The Apartment

Year: 1996
Production Co: Cecchi Gori Group Tiger Cinematografica
Director: Gilles Mimouni
Writer: Gilles Mimouni
Cast: Vincent Cassell, Monica Bellucci, Romane Bohringer

No, it's not the Billy Wilder romantic screwball comedy from the 60s, it's a confusing French romantic drama from the mid 90s that's aged terribly.

The first reason it's aged terribly is technical. Obviously it was the pre-digital era, but plenty of other 90s films still look good on screens. There's a mysteriously hazy sheen in the film stock that I don't think is intended to make Paris look woozily romantic, it's just poor quality.

The other reason is from the viewpoint of gender politics a few decades into the 21st century. The hero, Max (Vincent Cassell, looking like a teenager) is a skeezy young art student when he sees Lisa (Monica Bellucci) and falls in love with her at a glance.

Instead of going up to her and introducing himself or doing something similarly socially acceptable, Max instead follows her all over town like a kidnapper with a bottle of chloroform in his pocket. It put me off him immediately.

But that's all later, in a flashback. We start in the present day when he's happily married to another woman, living a comfortable life and working in a successful business, about to leave for a trip to Tokyo that will write his ticket for years to come.

But while he's meeting with the new clients in a cafe in Paris, he's certain he sees Lisa, the woman he once loved, storming out after overhearing her on the phone having an argument with a lover.

He races after her but doesn't catch her, but it gets him so riled up he cancels his trip at the last minute (unbeknown to his wife), staying in Paris to try and find her.

Years before, as we see in one of the many flashbacks, he and Lisa did meet and fall in love, but it fell apart and he moved away, deciding to pursue the more bourgeois life he now leads when he returned to France a few years later.

Through some (also creepy) amateur sleuthing he finds out where Lisa lives, letting himself (excessively creepy) inside and hiding in the closet when he hears her come home (supremely fucking creepy). But when Lisa comes in and Max reveals himself, it instead turns out to be another woman.

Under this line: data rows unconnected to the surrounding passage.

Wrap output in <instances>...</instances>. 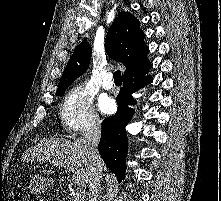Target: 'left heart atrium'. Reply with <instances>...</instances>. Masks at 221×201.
<instances>
[{
  "label": "left heart atrium",
  "instance_id": "obj_1",
  "mask_svg": "<svg viewBox=\"0 0 221 201\" xmlns=\"http://www.w3.org/2000/svg\"><path fill=\"white\" fill-rule=\"evenodd\" d=\"M99 109L105 114L112 113L115 109V102L112 98L103 95L98 101Z\"/></svg>",
  "mask_w": 221,
  "mask_h": 201
}]
</instances>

She's actually Alice, who we learn – though more flashbacks, and they get more convoluted all the time – that she became friends with Lisa around the time she and Max broke up, that she was mousy and boyish but remade herself in her beautiful friend's image (also creepy) in order to win Max's love, who she'd fallen in love with.

There's also Lisa's current boyfriend Daniel, a married man who might have killed his wife to clear the way to being with her, and Max's friend Lucien, who Alice is actually in a relationship with, all thrown into the melting pot.

I'm not as familiar with Shakespeare as many are, so I didn't know this was all supposed to be an allusion to A Midsummer Night's Dream, which Alice – a stage actress – is in the midst of performing in her current day story.

Knowing both that and the plot of Shakespeare's romantic romp a bit more intimately might have made the stalkery, rapey vibe of the whole thing a bit more palatable, and it also might have given the knot of lies, deceit, heartbreak and lust a bit more context. By the time we learn a bit more about who Alice is, after her and Max first fall into bed together, I just got lost.

At the very least it's a French film, so you get to enjoy a few glimpses of Gallic nymphets disrobing and shagging.